La politica "commissariata" dalla Consulta

La partita non si giocherà alle Camere, ma tra le mura della Corte costituzionale che rischia di diventare una sorta di supplente del Parlamento

La politica "commissariata" dalla Consulta

La debolezza della politica italiana sta tutta nell'agenda del mese che verrà. Le due date chiave sono infatti quelle dell'11 e del 24 gennaio, snodi cruciali per le sorti della maggioranza e il destino di una nuova legge elettorale su cui i partiti difficilmente potrebbero riuscire a mettersi d'accordo da soli. Due appuntamenti, quelli di gennaio, che mostreranno in maniera plastica quanto oggi sia debole la politica. Le partite in questione, infatti, non si giocheranno né alla Camera né al Senato, ma tra le mura della Corte costituzionale che rischia di diventare una sorta di supplente del Parlamento.

È vero che il giudizio che si terrà l'11 gennaio sui tre referendum presentati dalla Cgil che chiedono l'abolizione del Jobs Act, il ritorno all'articolo 18 e la cancellazione dei voucher è un passaggio per molti versi tecnico, ma comunque rischia di essere una sorta di via libera all'ennesimo affondo contro la maggioranza a guida Pd. Dopo l'ok della Consulta, infatti, il governo dovrebbe fissare la data dei referendum tra il 15 aprile e il 15 giugno, con il rischio che il voto popolare smonti un'altra riforma cardine del renzismo dopo quella a firma Maria Elena Boschi.

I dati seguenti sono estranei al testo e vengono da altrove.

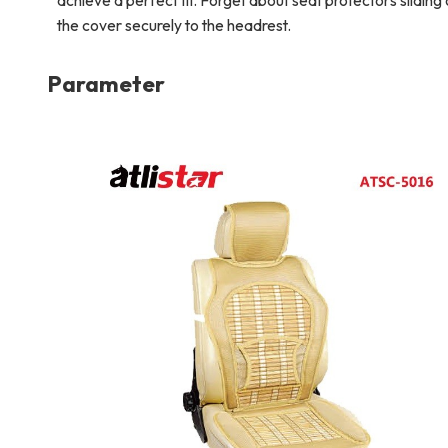
achieve a perfect fit. Forget about seat protectors sliding
the cover securely to the headrest.
Parameter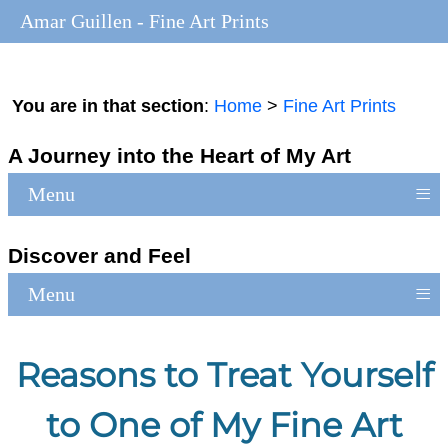
Amar Guillen - Fine Art Prints
You are in that section
:
Home
>
Fine Art Prints
A Journey into the Heart of My Art
≡
Menu
Discover and Feel
≡
Menu
Reasons to Treat Yourself
to One of My Fine Art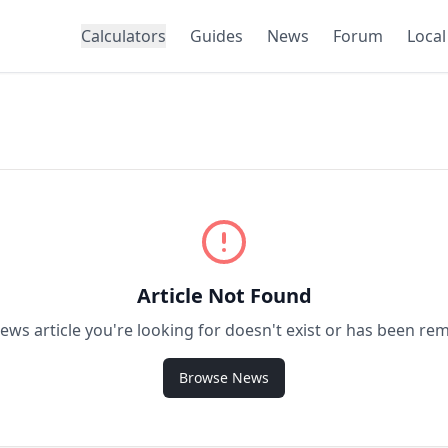
Calculators
Guides
News
Forum
Local
Article Not Found
ews article you're looking for doesn't exist or has been re
Browse News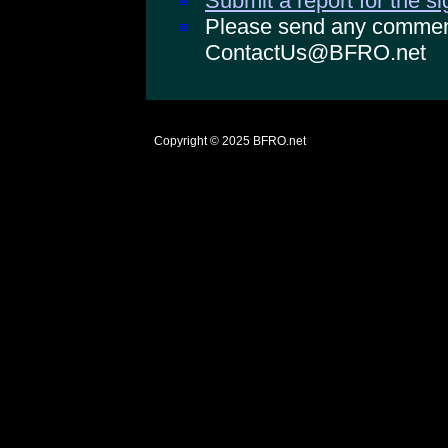
Submit a report for the s
Please send any comments
ContactUs@BFRO.net
Copyright © 2025
BFRO.net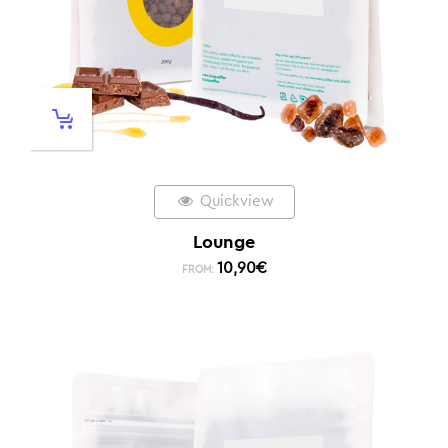
Quickview
Lounge
10,90
€
FROM: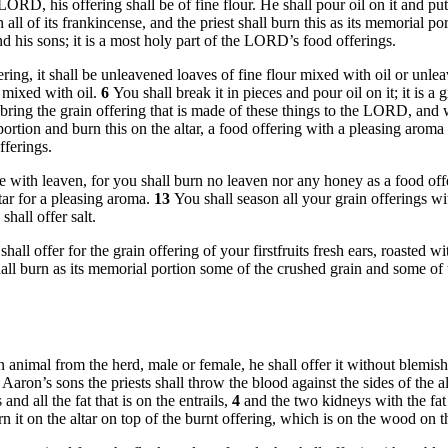
ORD, his offering shall be of fine flour. He shall pour oil on it and pu
 all of its frankincense, and the priest shall burn this as its memorial po
and his sons; it is a most holy part of the LORD’s food offerings.
ring, it shall be unleavened loaves of fine flour mixed with oil or unl
, mixed with oil.
6
You shall break it in pieces and pour oil on it; it is a 
ring the grain offering that is made of these things to the LORD, and when
 portion and burn this on the altar, a food offering with a pleasing aro
fferings.
e with leaven, for you shall burn no leaven nor any honey as a food o
tar for a pleasing aroma.
13
You shall season all your grain offerings wi
hall offer salt.
shall offer for the grain offering of your firstfruits fresh ears, roasted 
all burn as its memorial portion some of the crushed grain and some of the
rs an animal from the herd, male or female, he shall offer it without ble
d Aaron’s sons the priests shall throw the blood against the sides of the a
and all the fat that is on the entrails,
4
and the two kidneys with the fat t
 it on the altar on top of the burnt offering, which is on the wood on t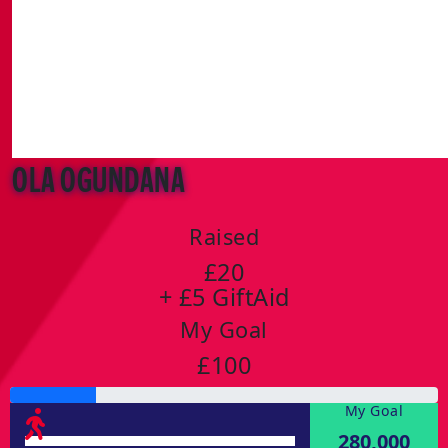
Ola Ogundana
Raised
£20
+ £5 GiftAid
My Goal
£100
My Goal
280,000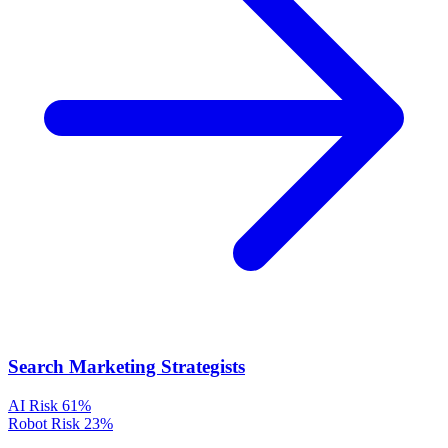
Search Marketing Strategists
AI Risk
61%
Robot Risk
23%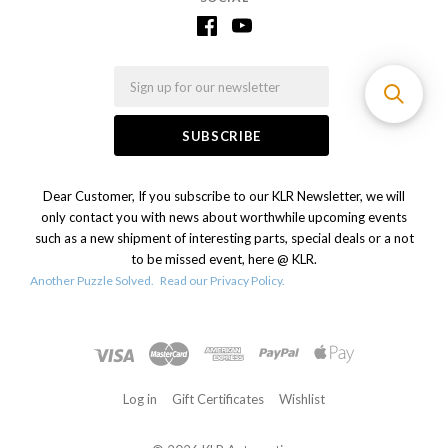
Email
Dear Customer, If you subscribe to our KLR Newsletter, we will
only contact you with news about worthwhile upcoming events
such as a new shipment of interesting parts, special deals or a not
to be missed event, here @ KLR.
Another Puzzle Solved.
Read our Privacy Policy.
Log in
Gift Certificates
Wishlist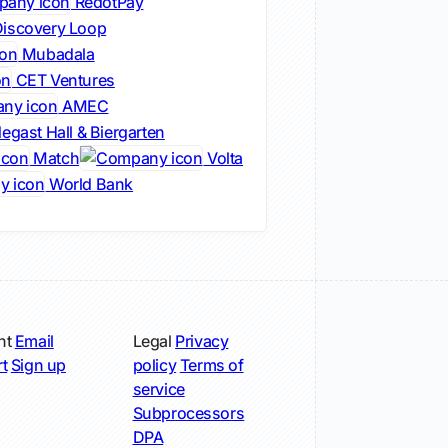
RedotPay
iscovery Loop
Mubadala
CET Ventures
AMEC
egast Hall & Biergarten
Match
Volta
World Bank
nt
Email
Legal
Privacy
t
Sign up
policy
Terms of
service
Subprocessors
DPA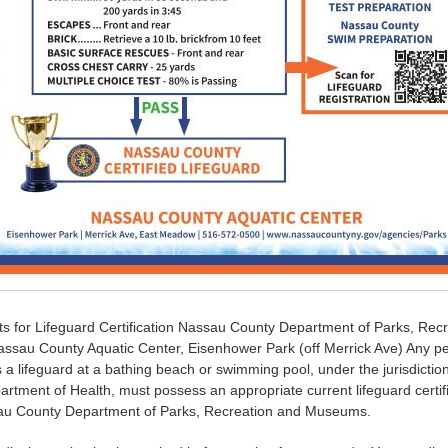
s for Lifeguard Certification Nassau County Department of Parks, Rec
sau County Aquatic Center, Eisenhower Park (off Merrick Ave) Any pe
a lifeguard at a bathing beach or swimming pool, under the jurisdictio
rtment of Health, must possess an appropriate current lifeguard certif
au County Department of Parks, Recreation and Museums.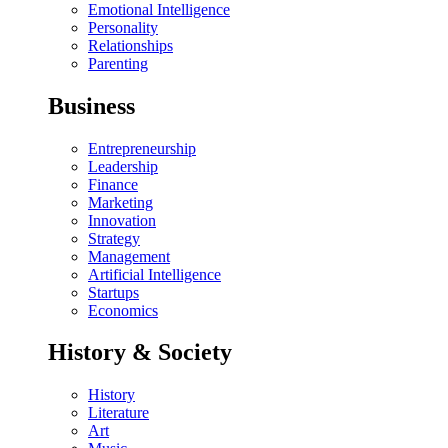
Emotional Intelligence
Personality
Relationships
Parenting
Business
Entrepreneurship
Leadership
Finance
Marketing
Innovation
Strategy
Management
Artificial Intelligence
Startups
Economics
History & Society
History
Literature
Art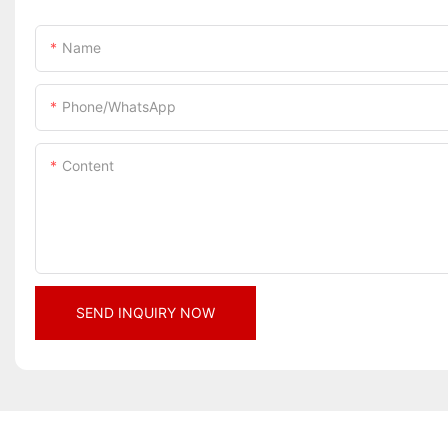
Name
Phone/whatsApp
Content
SEND INQUIRY NOW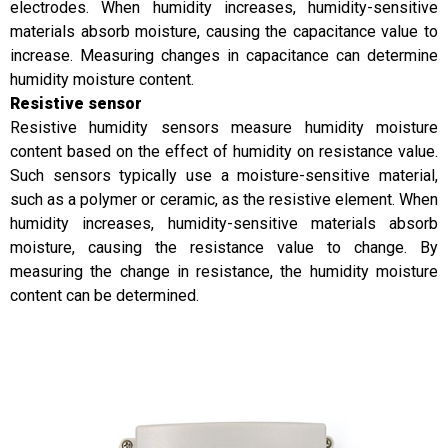
electrodes. When humidity increases, humidity-sensitive
materials absorb moisture, causing the capacitance value to
increase. Measuring changes in capacitance can determine
humidity moisture content.
Resistive sensor
Resistive humidity sensors measure humidity moisture
content based on the effect of humidity on resistance value.
Such sensors typically use a moisture-sensitive material,
such as a polymer or ceramic, as the resistive element. When
humidity increases, humidity-sensitive materials absorb
moisture, causing the resistance value to change. By
measuring the change in resistance, the humidity moisture
content can be determined.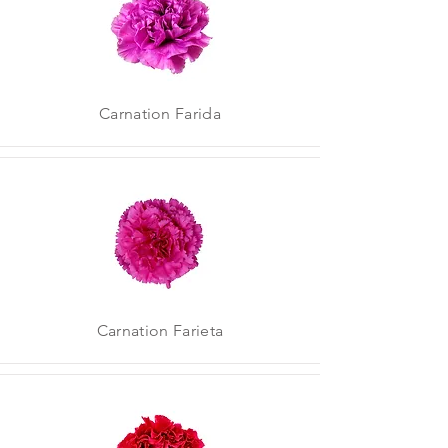
Carnation Farida
Carnation Farieta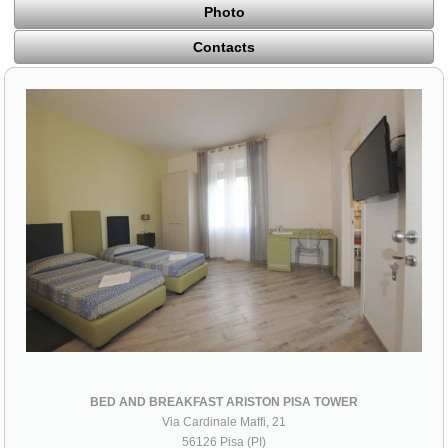
Photo
Contacts
BED AND BREAKFAST ARISTON PISA TOWER
Via Cardinale Maffi, 21
56126 Pisa (PI)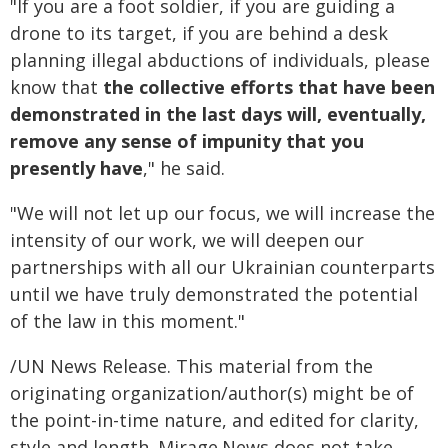
"If you are a foot soldier, if you are guiding a
drone to its target, if you are behind a desk
planning illegal abductions of individuals, please
know that
the collective efforts that have been
demonstrated in the last days will, eventually,
remove any sense of impunity that you
presently have
," he said.
"We will not let up our focus, we will increase the
intensity of our work, we will deepen our
partnerships with all our Ukrainian counterparts
until we have truly demonstrated the potential
of the law in this moment."
/UN News Release. This material from the
originating organization/author(s) might be of
the point-in-time nature, and edited for clarity,
style and length. Mirage.News does not take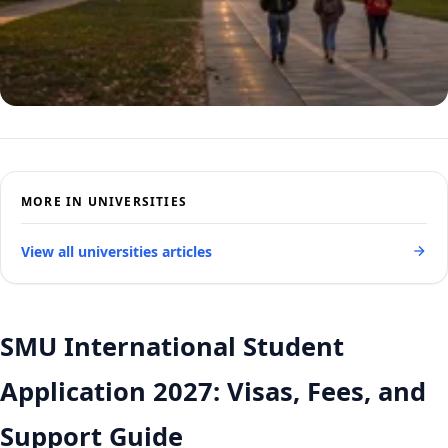
MORE IN UNIVERSITIES
View all universities articles
SMU International Student
Application 2027: Visas, Fees, and
Support Guide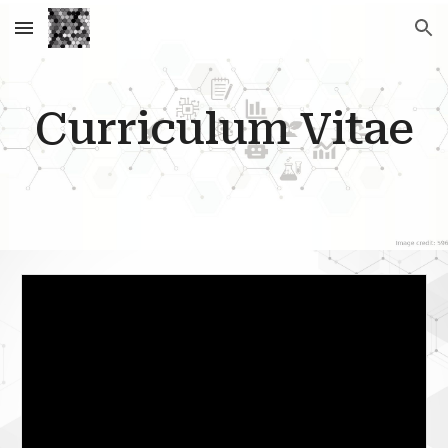
Skip to main content
Skip to navigation
Curriculum Vitae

È per questo che più probabilmente dopo l'11 gennaio la maggioranza cercherà di mettere mano al Jobs Act con dei ritocchi che scongiurino il voto referendario.

Ben altro peso politico ha invece l'appuntamento del 24 gennaio, quando la Corte costituzionale si dovrà pronunciare sull'Italicum. Al di là delle posizioni di circostanza che stanno tenendo in queste ore i diversi partiti, infatti, al momento è davvero difficile immaginare un terreno di confronto comune. Che comunque non sembra poter essere quello di un Mattarellum che non convince davvero neanche quelli che oggi lo mettono sul tavolo. Tutti, insomma, stanno facendo per così dire ammuina, in attesa che sia la Consulta a sbrogliare la matassa e rendere omogenee le leggi elettorali di Camera e Senato.

Il tutto anche e soprattutto per colpa di una politica - nello specifico di Matteo Renzi, che l'Italicum lo ha voluto a colpi di fiducia solo un anno e mezzo fa - che ha preferito non farsi carico del rischio che la riforma che aboliva il Senato venisse sonoramente bocciata, lasciando il Paese senza una legge elettorale utilizzabile. Un rischio che, peraltro, stando ai sondaggi univoci della vigilia era piuttosto alto.